The same data that showed Plant A’s relatively poor customer-perceived value also showed the way for Plant A to recover. For Plant A to improve customers’ value for money, it needed to correct its poor ratings on delivery, and on a few other attributes. In plant A’s case the solution was to focus on customers who were willing to schedule deliveries on a predictable basis, and not try to serve those customers who needed high flexibility. By changing its value proposition to focus on its strengths and on customers that valued those strengths, Plant A greatly strengthened its customer-perceived value. Customers loved the value they were getting, profitability skyrocketed, and sales, bucking continued downward industry trends, grew rapidly.
Electronic Controls Find a New Market: The voice of the customers' customers provides the key
The CEO of a major industrial equipment company was dissatisfied with the company’s slow growth, and launched a major growth initiative. Everyone in the company was on the hot seat to identify where incremental growth could come from. The Controls Division had an idea involving components for a commodity piece of equipment. To the old hands at the company, the idea had all of the hallmarks of a disaster. The company prided itself on its technology; the new market was low tech. The company had a strong brand name; the opportunity was to manufacture a component inside of a commodity product where the company’s brand name would not be visible.
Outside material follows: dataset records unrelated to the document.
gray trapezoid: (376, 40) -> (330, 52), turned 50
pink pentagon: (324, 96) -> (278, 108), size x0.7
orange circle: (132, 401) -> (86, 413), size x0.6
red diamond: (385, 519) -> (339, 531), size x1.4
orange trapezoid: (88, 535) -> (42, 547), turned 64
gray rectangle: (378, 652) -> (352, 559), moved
But it was a new market, and that could mean growth.
While the old hands at first dismissed the idea, they started to warm to it as they explored the possibilities. They went to their customers’ customers and profiled their needs. Then they went to their engineers and prodded them to find ways to apply their advanced technology to the end user’s problems. At the end, they came up with a component family that could vastly improve their immediate customer’s products. They used value mapping and other customer-value displays to show how, despite higher prices, products featuring their new components actually gave customers better value. Their customers bought their concept, giving the company credit for actually measuring the end customers’ perceptions better than they did. They made the sale, and launched the product successfully.
Tech Services Find Room For Improvement: Customer value analysis flags some pervasive problems
Large companies are plagued with inertia; successful companies are plagued with complacency. So, large successful companies often find it difficult to react quickly to inroads by hungrier, smaller, and nimbler competitors. “Big Tech”, by all measures the model of a successful company, found that smaller competitors were taking bites of market share out of some markets that that they had considered “locked up.” However, their customer metrics showed that their perceived quality was unrivaled, so the causes of the erosion were not apparent.
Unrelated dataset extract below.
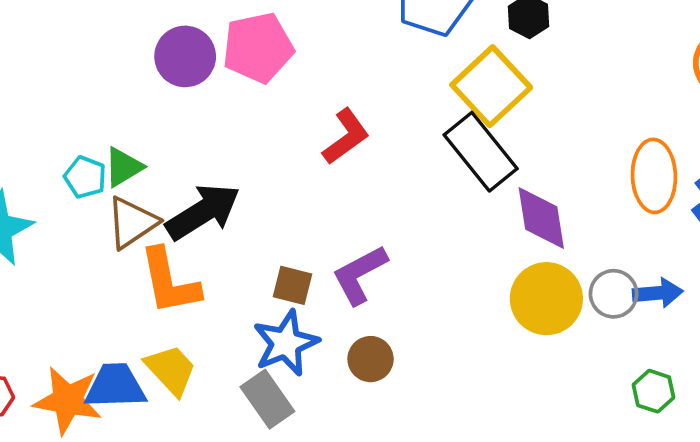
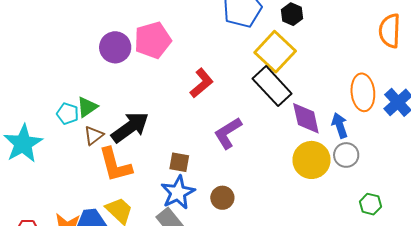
brown triangle: (132, 223) -> (94, 135), size x0.7
purple L-shape: (360, 275) -> (228, 133), moved
blue arrow: (658, 293) -> (340, 125), moved, turned -100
Using Customer-Value concepts, Big Tech added perceived price metrics to its analyses. The metrics showed that, although Big Tech had great products, the value that customers were getting was not necessarily good. The products were not quite good enough to justify the price premiums. Looking at the performance data, however, suggested a number of areas where Big Tech was not leveraging its scale and technology advantages as fully as it could. The way to better value was better service, not lower prices. Several Director-level participants in a customer value workshop stepped forward as champions for major initiatives to secure a leadership role for Big Tech in two areas where its scores were lagging its potential.
* For additional case examples, see Managing Customer Value by Bradley T. Gale. (Perdue Farms, Chapter 2; Milliken & Co., Chapter 3; AT&T, Chapter 4; Parke-Davis, Chapter 5, AT&T Universal Card and United Van Lines, Chapter 5; Gillette, Chapter 7; Johnson & Johnson, Chapter 8; and Lexus, Chapter 9.)